The second technique authenticates the token rather than the user. Each token has a unique secret cryptographic key stored within it, used to establish the token’s identity via a challenge-response handshake. The party establishing the authentication issues a challenge to which a response is computed using the secret key. Sometimes the challenge is implicitly taken to be the current time. The secret key should never leave the token. Attempts to break the token open to recover the key should cause the key to be destroyed. User-to-token authentication can be based on passwords in the form of a PIN (personal identification number).
Biometric authentication has been used for some time for high-end applications. The biometric signature should be different every time (for example, a face recognition can turn a photo or video image into a code that describes the characteristics of the face on each occasion). Biometric Identification Systems regarding to the entrance controlled by fingerprinting, finger vein recognition and facial biometrics whereas the person identification solutions. Technically, the most safe and reliable combination would be biometric identification, which is hard and almost impossible to imitate falsification, as long as it is the cutting-edge authentication technology.
ACCESS CONTROL
Access controls usually apply after authentication has been established.
—Discretionary access control (DAC) is based on the idea that the owner of data should determine who has access to it. DAC allows data to be freely copied from object to object, so even if access to the original data is denied, access to a copy can be obtained.
—Lattice-based access controls, also known as mandatory access controls (MAC), confine the transfer of information to one direction in a lattice of security labels (for example, low to high but not high to low). MAC emerged from confidentiality requirements of the military but has broad applications for integrity and separation objectives.

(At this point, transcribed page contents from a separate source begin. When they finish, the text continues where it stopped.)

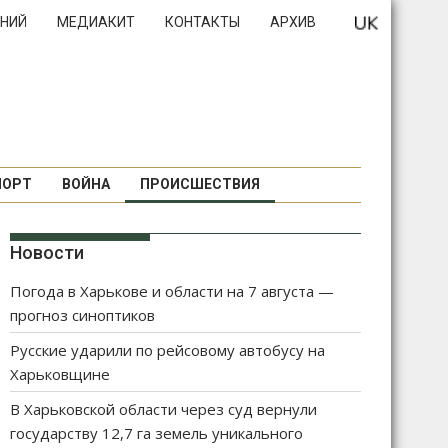
НИЙ
МЕДИАКИТ
КОНТАКТЫ
АРХИВ
ПОРТ
ВОЙНА
ПРОИСШЕСТВИЯ
Новости
Погода в Харькове и области на 7 августа —
прогноз синоптиков
Русские ударили по рейсовому автобусу на
Харьковщине
В Харьковской области через суд вернули
государству 12,7 га земель уникального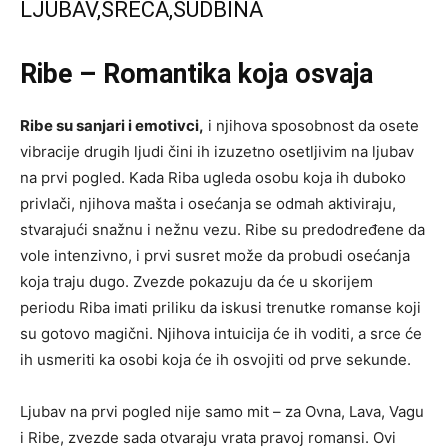
LJUBAV,SREĆA,SUDBINA
Ribe – Romantika koja osvaja
Ribe su sanjari i emotivci,
i njihova sposobnost da osete
vibracije drugih ljudi čini ih izuzetno osetljivim na ljubav
na prvi pogled. Kada Riba ugleda osobu koja ih duboko
privlači, njihova mašta i osećanja se odmah aktiviraju,
stvarajući snažnu i nežnu vezu. Ribe su predodređene da
vole intenzivno, i prvi susret može da probudi osećanja
koja traju dugo. Zvezde pokazuju da će u skorijem
periodu Riba imati priliku da iskusi trenutke romanse koji
su gotovo magični. Njihova intuicija će ih voditi, a srce će
ih usmeriti ka osobi koja će ih osvojiti od prve sekunde.
Ljubav na prvi pogled nije samo mit – za Ovna, Lava, Vagu
i Ribe, zvezde sada otvaraju vrata pravoj romansi. Ovi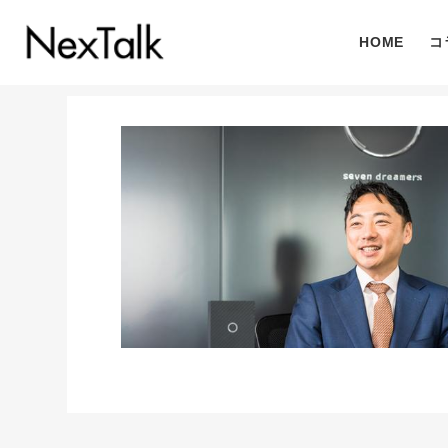
HOME
コ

—Role-based access control (RBAC) requires that access rights be assigned to roles rather than to individual users (as in DAC). Users obtain these rights by virtue of being assigned membership in appropriate roles. This simple idea greatly eases the administration of authorizations.
AUDIT
Audit has two components: the collection and organization of audit data and an analysis of the data to discover or diagnose security violations. Audit data needs protection from modification by an intruder. Vast amounts of audit data can be recorded. Audit data tends to be captured at a low level of abstraction. Analysis of audit data is often performed only when violations are suspected. Even so, only audit data connected with the suspected violation are examined. Intrusion detection systems seek to help carry out audit controls. Passive intrusion detection systems analyze the audit data, usually offline, and bring possible intrusions or violations to the attention of the auditor. Active systems analyze audit data in real time and may take immediate protective response, such as killing the suspected process and disabling the account. The problem is what to look for in audit data and how to determine automatically whether a violation has occurred or is being perpetrated. The following approaches have been tried: anomaly detection, which is based on the assumption that the exploitation of the vulnerabilities of the system involves abnormal use of the system, and misuse detection, which is based on rules specifying events, sequences of events, or observable properties of the system, symptomatic of violations. Finally, we note that audit analysis is an empirical discipline.